── RECORDS SHOWN

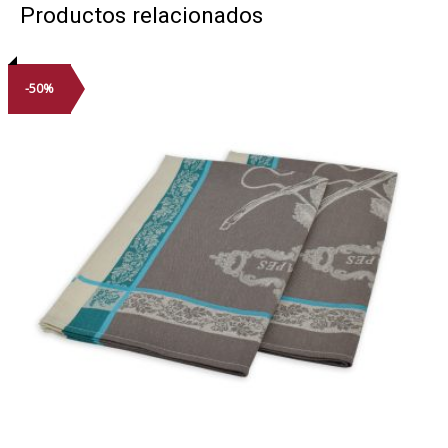
Productos relacionados
-50%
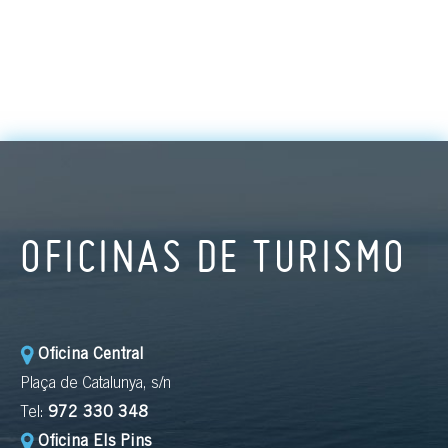
OFICINAS DE TURISMO
Oficina Central
Plaça de Catalunya, s/n
Tel:
972 330 348
Oficina Els Pins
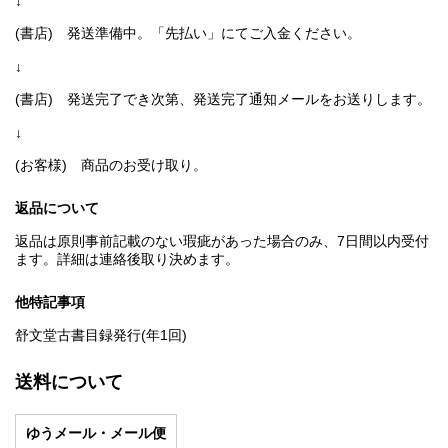
↓
(書店) 発送準備中。「先払い」にてご入金ください。
↓
(書店) 発送完了でき次第、発送完了通知メールをお送りします。
↓
(お客様) 商品のお受け取り。
返品について
返品は原則事前記載のない瑕疵があった場合のみ、7日間以内受付
ます。詳細は連絡後取り決めます。
他特記事項
舒文堂古書目録発行(年1回)
送料について
ゆうメール・メール便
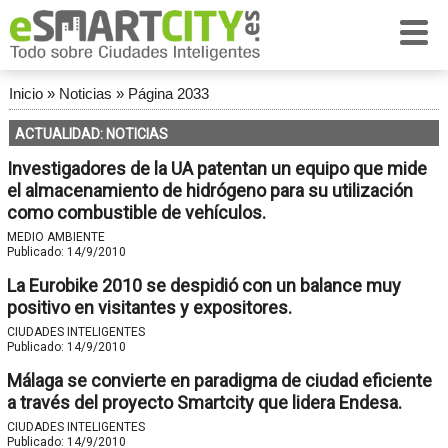
Inicio
»
Noticias
»
Página 2033
ACTUALIDAD: NOTICIAS
Investigadores de la UA patentan un equipo que mide
el almacenamiento de hidrógeno para su utilización
como combustible de vehículos.
MEDIO AMBIENTE
Publicado:
14/9/2010
La Eurobike 2010 se despidió con un balance muy
positivo en visitantes y expositores.
CIUDADES INTELIGENTES
Publicado:
14/9/2010
Málaga se convierte en paradigma de ciudad eficiente
a través del proyecto Smartcity que lidera Endesa.
CIUDADES INTELIGENTES
Publicado:
14/9/2010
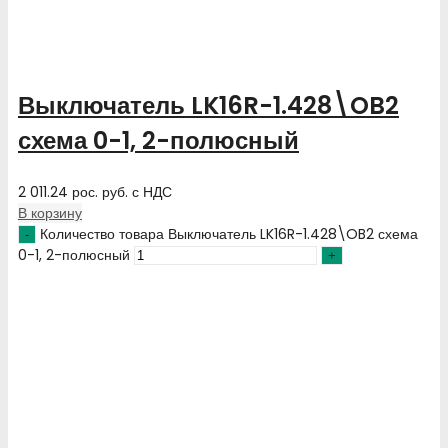
Выключатель LK16R-1.428\OB2
схема 0-1, 2-полюсный
2 011.24
рос. руб.
с НДС
В корзину
Количество товара Выключатель LK16R-1.428\OB2 схема
0-1, 2-полюсный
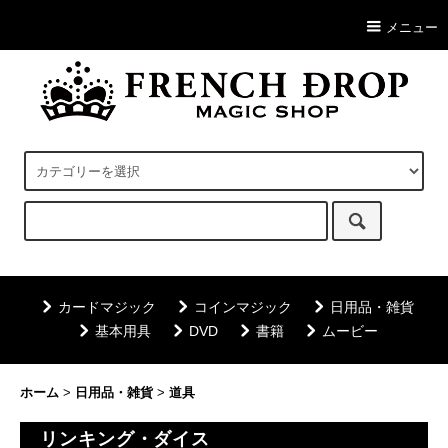
メニュー
カードマジック
コインマジック
日用品・雑貨
基本用具
DVD
書籍
ムービー
ホーム
>
日用品・雑貨
>
道具
リンキング・ダイス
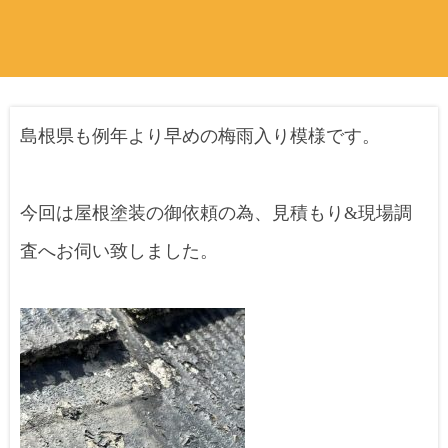
島根県も例年より早めの梅雨入り模様です。
今回は屋根塗装の御依頼の為、見積もり&現場調
査へお伺い致しました。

────

▸ **DIRECTIONS**: Copy all the data exactly as written, but skip any picture.

▸ **OUTPUT OF THE TASK**:
Productos relacionados
-50%
OFICINAS DE TURISMO
Oficina Central
Plaça de Catalunya, s/n
Tel:
972 330 348
Oficina Els Pins
↓
(書店) 発送準備中。「先払い」にてご入金ください。
↓
(書店) 発送完了でき次第、発送完了通知メールをお送りします。
↓
(お客様) 商品のお受け取り。
返品について
返品は原則事前記載のない瑕疵があった場合のみ、7日間以内受付
ます。詳細は連絡後取り決めます。
他特記事項
舒文堂古書目録発行(年1回)
送料について
ゆうメール・メール便
Inicio
»
Noticias
»
Página 2033
ACTUALIDAD: NOTICIAS
Investigadores de la UA patentan un equipo que mide
el almacenamiento de hidrógeno para su utilización
como combustible de vehículos.
MEDIO AMBIENTE
Publicado:
14/9/2010
La Eurobike 2010 se despidió con un balance muy
positivo en visitantes y expositores.
CIUDADES INTELIGENTES
Publicado:
14/9/2010
Málaga se convierte en paradigma de ciudad eficiente
a través del proyecto Smartcity que lidera Endesa.
CIUDADES INTELIGENTES
Publicado:
14/9/2010
Выключатель LK16R-1.428\OB2
схема 0-1, 2-полюсный
2 011.24
рос. руб.
с НДС
В корзину
Количество товара Выключатель LK16R-1.428\OB2 схема
0-1, 2-полюсный
メニュー
カードマジック
コインマジック
日用品・雑貨
基本用具
DVD
書籍
ムービー
ホーム
>
日用品・雑貨
>
道具
リンキング・ダイス
島根県も例年より早めの梅雨入り模様です。
今回は屋根塗装の御依頼の為、見積もり&現場調
査へお伺い致しました。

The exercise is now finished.